Define ${\displaystyle h(z)={\frac {f(z)}{g(z)}}\!\,}$ .

#### h is continuous on the closure of D

Since ${\displaystyle g\neq 0\!\,}$  on ${\displaystyle D\!\,}$ , then by the Maximum Modulus Principle, ${\displaystyle g\!\,}$  is not zero in ${\displaystyle {\overline {D}}\!\,}$ .

Hence, since ${\displaystyle f\!\,}$  and ${\displaystyle g\!\,}$  are analytic on ${\displaystyle {\overline {D}}\!\,}$  and ${\displaystyle g\neq 0\!\,}$  on ${\displaystyle {\overline {D}}\!\,}$ , then ${\displaystyle h\!\,}$  is analytic on ${\displaystyle {\overline {D}}\!\,}$  which implies ${\displaystyle h\!\,}$  is continuous on ${\displaystyle {\overline {D}}\!\,}$

#### h is analytic on D

This follows from above

### Case 1: h(z) non-constant on D

If ${\displaystyle h\!\,}$  is not constant on ${\displaystyle {\overline {D}}\!\,}$ , then by Maximum Modulus Principle, ${\displaystyle |h|\!\,}$  achieves its maximum value on the boundary of ${\displaystyle D\!\,}$ .

But since ${\displaystyle |h(z)|\leq 1\!\,}$  on ${\displaystyle \partial D\!\,}$  (by the hypothesis), then

${\displaystyle |h(z)|\leq 1\!\,}$  on ${\displaystyle {\overline {D}}\!\,}$ .

In particular ${\displaystyle |h(0)|\leq 1\!\,}$ , or equivalently

${\displaystyle |f(0)|\leq |g(0)|\!\,}$

### Case 2: h(z) constant on D

Suppose that ${\displaystyle h(z)\!\,}$  is constant.

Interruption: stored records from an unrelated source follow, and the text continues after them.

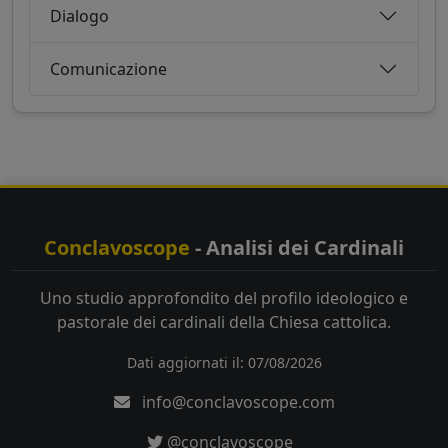
Dialogo
Comunicazione
Conclavoscope
- Analisi dei Cardinali
Uno studio approfondito del profilo ideologico e
pastorale dei cardinali della Chiesa cattolica.
Dati aggiornati il: 07/08/2026
info@conclavoscope.com
@conclavoscope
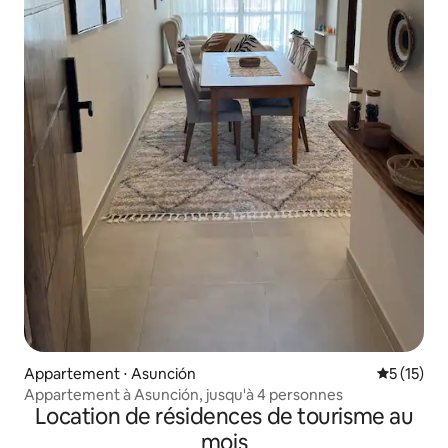
Appartement ⋅ Asunción
Évaluation
5 (15)
Appartement à Asunción, jusqu'à 4 personnes
Location de résidences de tourisme au
mois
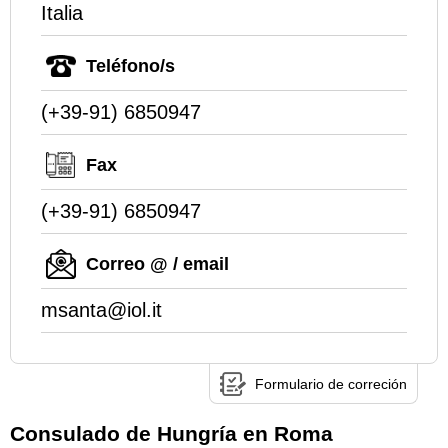
Italia
Teléfono/s
(+39-91) 6850947
Fax
(+39-91) 6850947
Correo @ / email
msanta@iol.it
Formulario de correción
Consulado de Hungría en Roma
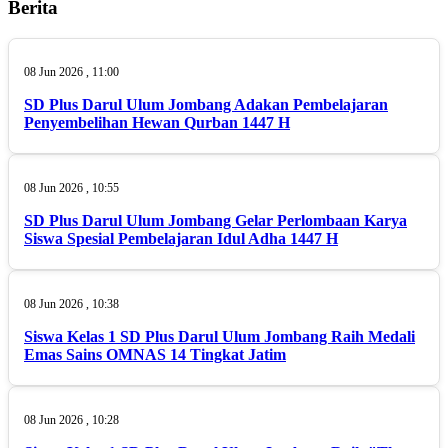
Berita
08 Jun 2026 , 11:00
SD Plus Darul Ulum Jombang Adakan Pembelajaran
Penyembelihan Hewan Qurban 1447 H
08 Jun 2026 , 10:55
SD Plus Darul Ulum Jombang Gelar Perlombaan Karya
Siswa Spesial Pembelajaran Idul Adha 1447 H
08 Jun 2026 , 10:38
Siswa Kelas 1 SD Plus Darul Ulum Jombang Raih Medali
Emas Sains OMNAS 14 Tingkat Jatim
08 Jun 2026 , 10:28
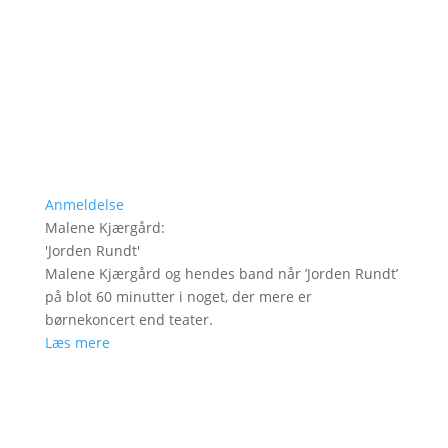
Anmeldelse
Malene Kjærgård
:
'
Jorden Rundt
'
Malene Kjærgård og hendes band når ’Jorden Rundt’
på blot 60 minutter i noget, der mere er
børnekoncert end teater.
Læs mere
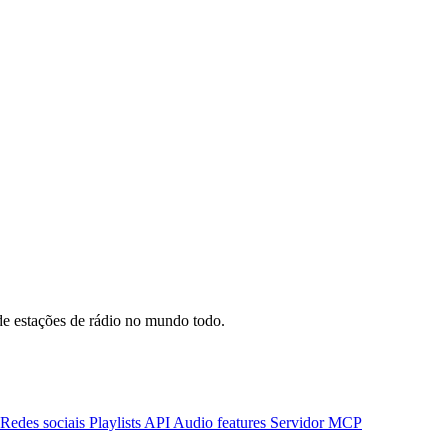
e estações de rádio no mundo todo.
Redes sociais
Playlists
API
Audio features
Servidor MCP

Then

${\displaystyle |h(z)|=\left|{\frac {f(z)}{g(z)}}\right|=|\alpha |\!\,}$  where ${\displaystyle \alpha \in \mathbb {C} \!\,}$

Then from hypothesis we have for all ${\displaystyle z\in \{|z|=1\}\!\,}$ ,

${\displaystyle |f(z)|=|\alpha ||g(z)|\leq |g(z)|\ \!\,}$

which implies

${\displaystyle |\alpha |\leq 1\!\,}$

Hence, by maximum modulus principle, for all ${\displaystyle z\in D\!\,}$

${\displaystyle \left|{\frac {f(z)}{g(z)}}\right|=|\alpha |\leq 1\!\,}$

i.e.

${\displaystyle |f(z)|\leq |g(z)|\!\,}$

Since ${\displaystyle 0\in D\!\,}$ , we also have

${\displaystyle |f(0)|\leq |g(0)|\!\,}$